Ziggy produces a substantial number of different kinds of log files. All of them are in the log directory under the main pipeline results directory, with one exception: the subtask algorithm log, which is in the subtask directory.
Anyways, if you look at the log directory, you'll see this:
log$ ls -F
algorithms/ cli/ supervisor/ ziggy/
log$Let us consider each of these directories in turn.
This is where the log files from relational database applications may be stored. If you're using an non-system PostgreSQL database, this directory should contain pg.log. If a system database is being used, this directory will not be present since the sysadmin and DBA get to decide where the logs go, not you. It is also not present for databases such as HSQLDB, which is the case in this example.

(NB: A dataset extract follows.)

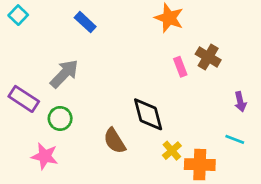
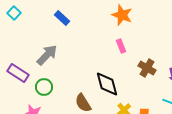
brown cross: (208, 57) -> (147, 68), moved
pink rectangle: (180, 67) -> (121, 46), moved

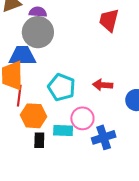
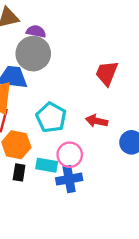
red trapezoid: (109, 20) -> (107, 73), moved
blue cross: (104, 137) -> (69, 179), moved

Here we see the logs that are produced by various parts of Ziggy that are started from the command line. Looking inside the directory, we see this:
log$ ls -F cli
cluster.log console.log ziggy.log
log$The cluster.log file is logging from all the cluster commands; console.log captures all logging from the console. You'll sometimes see another file, ziggy.log, which is the logging from other commands executed by ziggy. Feel free to look into these, but none of them will provide any insight to the exception we're trying to understand.
The supervisor directory's contents look like this:
log$ ls -F supervisor
supervisor.log supervisor-wrapper.log
log$The supervisor.log file logs everything the supervisor does. This is useful for troubleshooting problems that are more directly focused on misbehavior by the supervisor itself, which isn't our problem today.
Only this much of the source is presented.